By Jerry Davis
This post is part of an Aspen Institute Business & Society Program conversation series exploring ways to align the incentives of business and the capital markets with the long-term health of society. To learn more, visit www.aspeninstitute.org/bsp.
Dell’s (DELL) buyout is the latest in a series of firms leaving the public market. Since 1997, the number of American companies listed on stock markets has dropped by more than half, from more than 8,800 to roughly 4,100. Some firms leave the market due to mergers or going private (Dell), while many are delisted due to bankruptcy or liquidation (Circuit City, Borders, or Eastman Kodak).
But Dell’s buyout represents something bigger: The triumph of the virtual corporation.
Dell’s announcement coincided with the 20th anniversary of Business Week’s famous 1993 cover story on “The virtual corporation.” The virtual corporation was described as a temporary network of specialists that could be snapped together and re-configured like Lego pieces. Designers designed, manufacturers manufactured, marketers sold. The article was prescient in many ways, but missed out on one development: The growth of “turnkey” manufacturers in industries ranging from PCs to pet food.

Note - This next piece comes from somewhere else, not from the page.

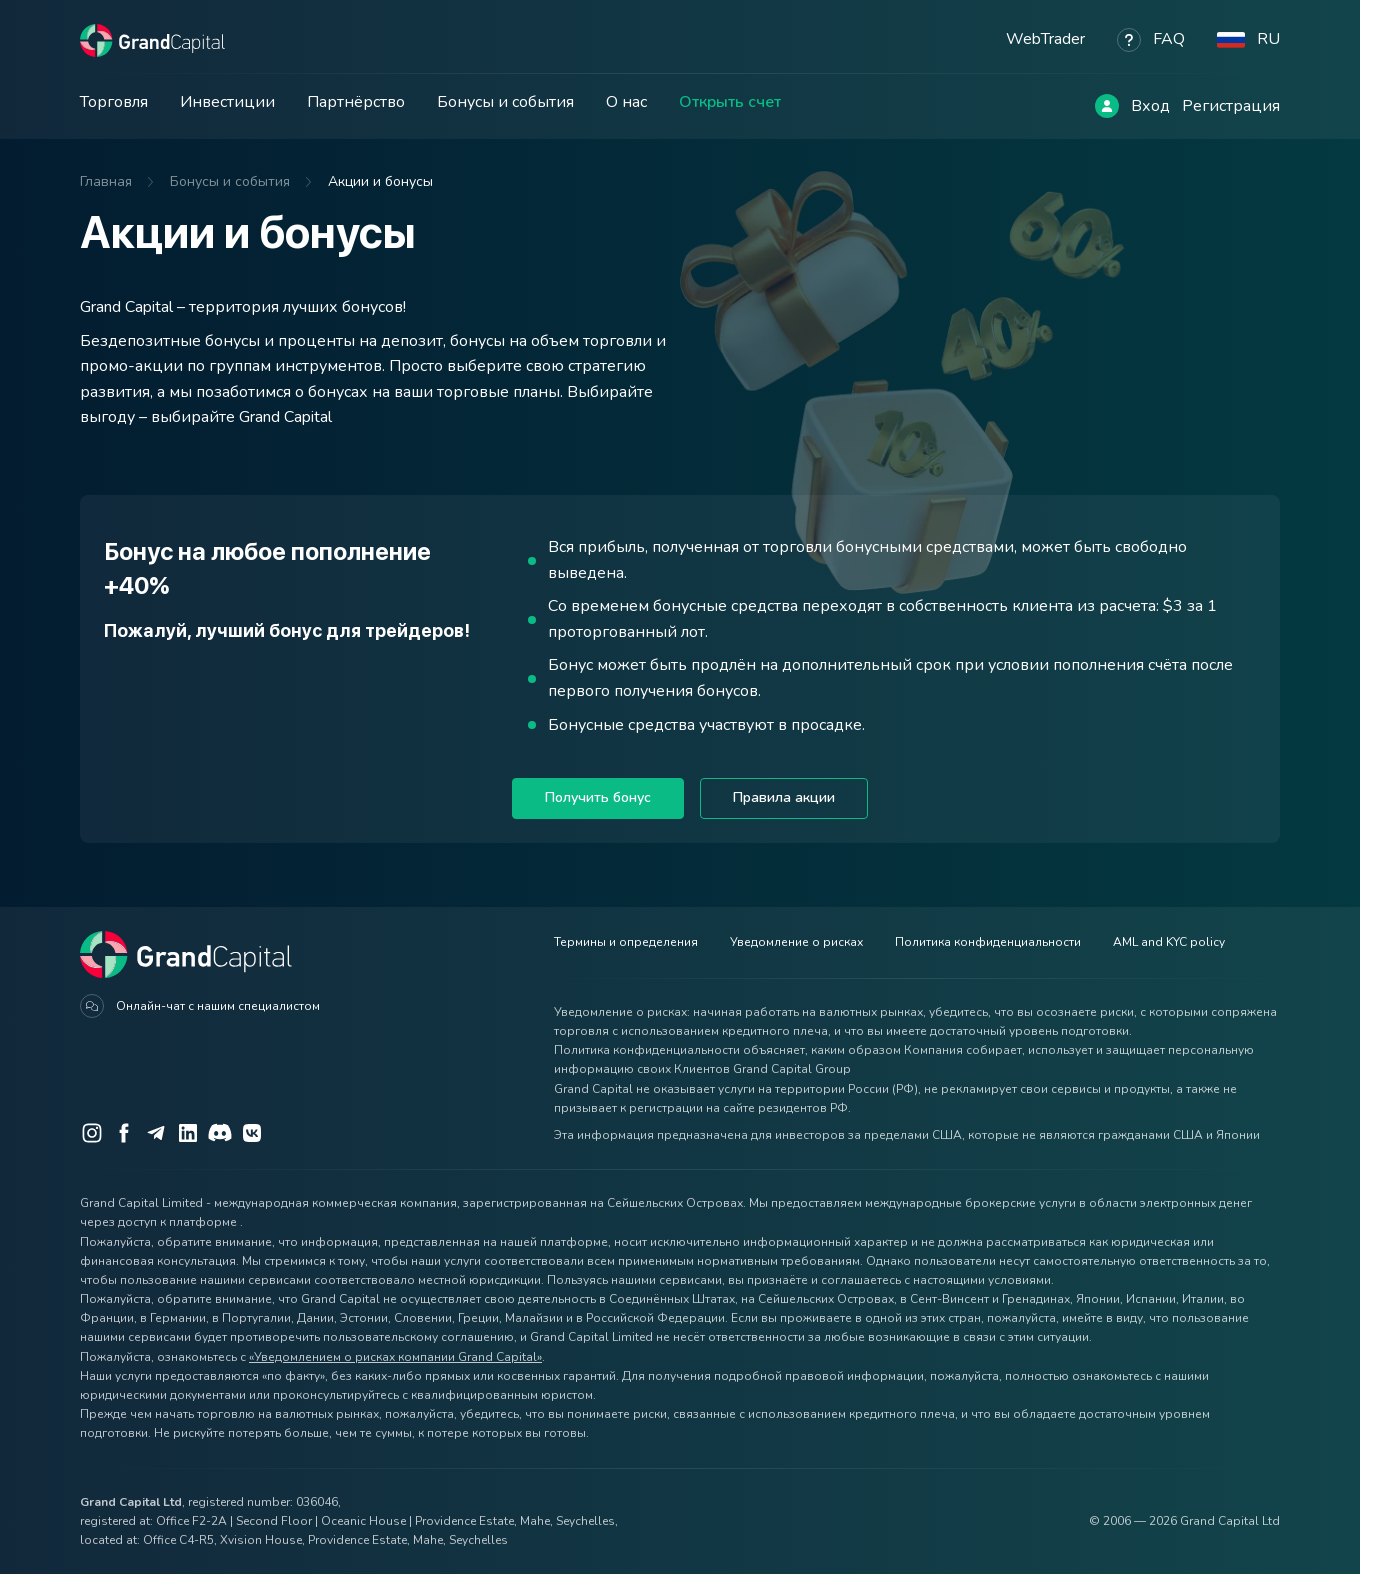  What do you see at coordinates (220, 1133) in the screenshot?
I see `[Discord]` at bounding box center [220, 1133]. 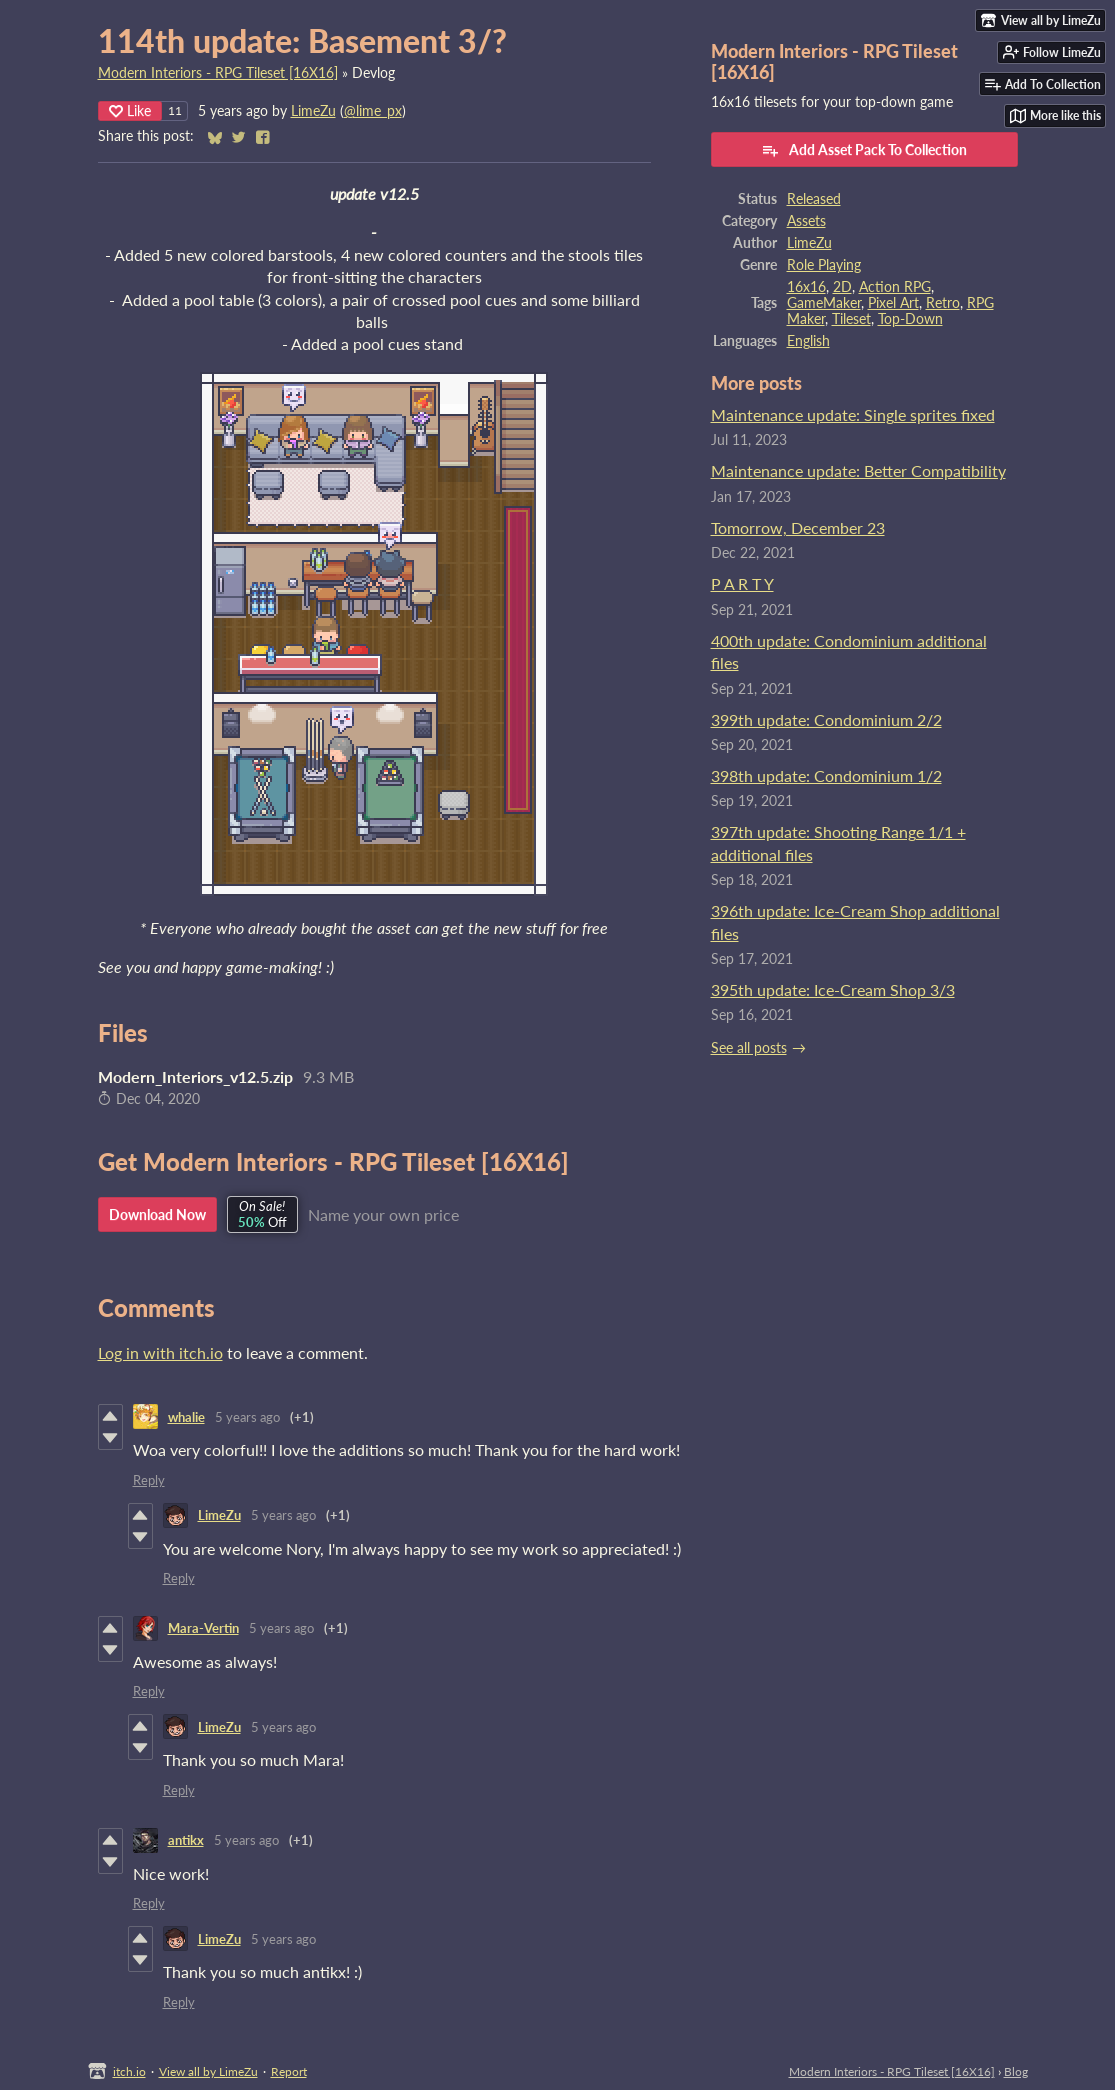  Describe the element at coordinates (853, 414) in the screenshot. I see `Maintenance update: Single sprites fixed` at that location.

In the 1990s, companies like Ingram Micro and Flextronics took on the mundane tasks of assembly, supplier management, and distribution for many large PC makers — often manufacturing competing brands on the same assembly lines. During the 2000s, the vast majority of electronics assembly moved offshore. The numbers are stark: At the start of 2001, the Computer and Electronic Products industry had 1.9 million employees in the US. It now has fewer than 1.1 million — about as many as Foxconn alone empoys in China.